#### [Problem requirements]
Beginning with the line containing "TALADRO PERCUTOR FUEL" and ending with the line containing "avaliação psicológica, bem", write out each line of the records below exactly; pictures and lines outside that range are left out.

(Saved data entries)
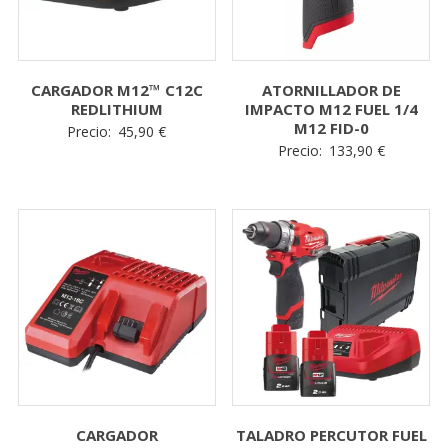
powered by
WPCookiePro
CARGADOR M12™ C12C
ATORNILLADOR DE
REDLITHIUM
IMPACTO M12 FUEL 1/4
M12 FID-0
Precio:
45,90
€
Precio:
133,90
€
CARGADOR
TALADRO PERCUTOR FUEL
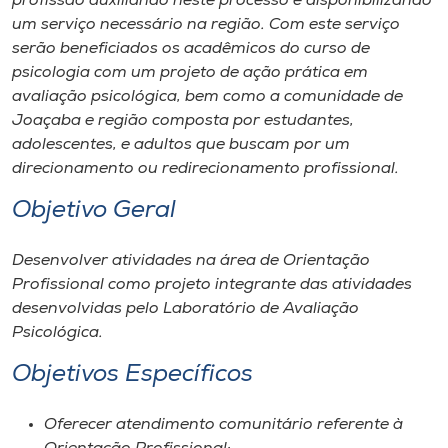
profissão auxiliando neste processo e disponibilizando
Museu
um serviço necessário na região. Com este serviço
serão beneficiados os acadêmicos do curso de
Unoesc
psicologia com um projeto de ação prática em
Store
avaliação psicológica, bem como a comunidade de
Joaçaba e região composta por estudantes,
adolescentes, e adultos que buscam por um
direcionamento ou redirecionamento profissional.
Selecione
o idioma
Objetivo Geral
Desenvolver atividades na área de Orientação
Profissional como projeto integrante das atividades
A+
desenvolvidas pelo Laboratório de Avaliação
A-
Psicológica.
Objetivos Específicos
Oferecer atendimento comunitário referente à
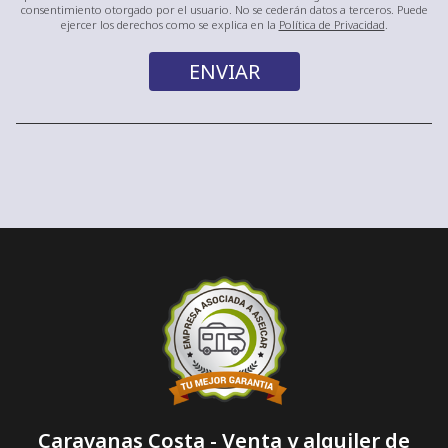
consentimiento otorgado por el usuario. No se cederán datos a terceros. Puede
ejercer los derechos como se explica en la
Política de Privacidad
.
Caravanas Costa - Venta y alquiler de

#### [Solved exercise]
TALADRO PERCUTOR FUEL
profissão auxiliando neste processo e disponibilizando
Museu
um serviço necessário na região. Com este serviço
serão beneficiados os acadêmicos do curso de
Unoesc
psicologia com um projeto de ação prática em
Store
avaliação psicológica, bem como a comunidade de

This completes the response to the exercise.